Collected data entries
* * *

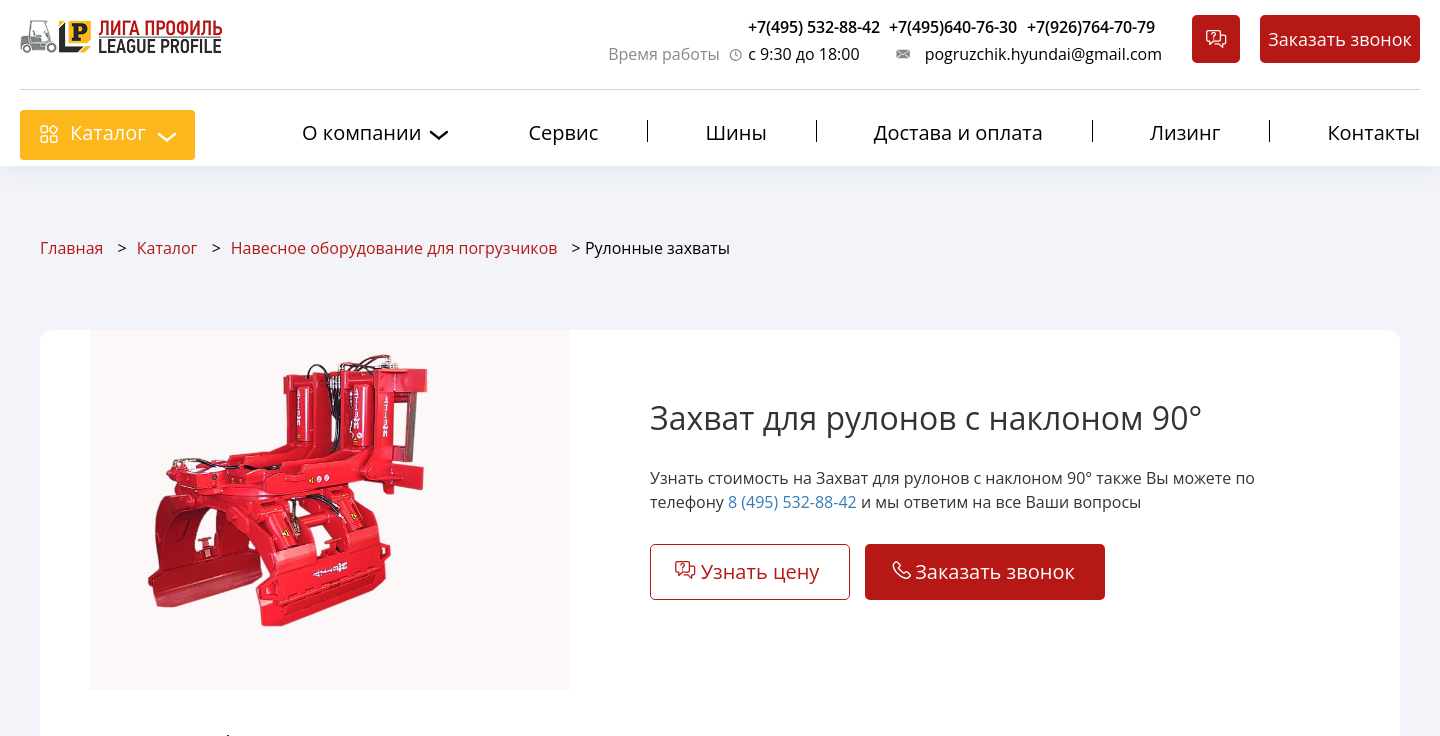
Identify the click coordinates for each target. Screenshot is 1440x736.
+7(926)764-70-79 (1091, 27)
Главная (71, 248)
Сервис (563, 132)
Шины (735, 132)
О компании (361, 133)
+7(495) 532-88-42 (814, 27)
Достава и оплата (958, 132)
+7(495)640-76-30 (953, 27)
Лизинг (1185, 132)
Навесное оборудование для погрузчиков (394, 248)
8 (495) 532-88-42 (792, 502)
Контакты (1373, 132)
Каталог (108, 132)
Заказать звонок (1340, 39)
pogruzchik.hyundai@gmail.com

* * *

* [WHAT YOU HAVE TO DO]: Reproduce the data verbatim and omit each image.

* [RESPONSE]:
Identify the click coordinates for each target. Screenshot is 1440x736.
+7(926)764-70-79 (1091, 27)
Главная (71, 248)
Сервис (563, 132)
Шины (735, 132)
О компании (361, 133)
+7(495) 532-88-42 (814, 27)
Достава и оплата (958, 132)
+7(495)640-76-30 (953, 27)
Лизинг (1185, 132)
Навесное оборудование для погрузчиков (394, 248)
8 (495) 532-88-42 (792, 502)
Контакты (1373, 132)
Каталог (108, 132)
Заказать звонок (1340, 39)
pogruzchik.hyundai@gmail.com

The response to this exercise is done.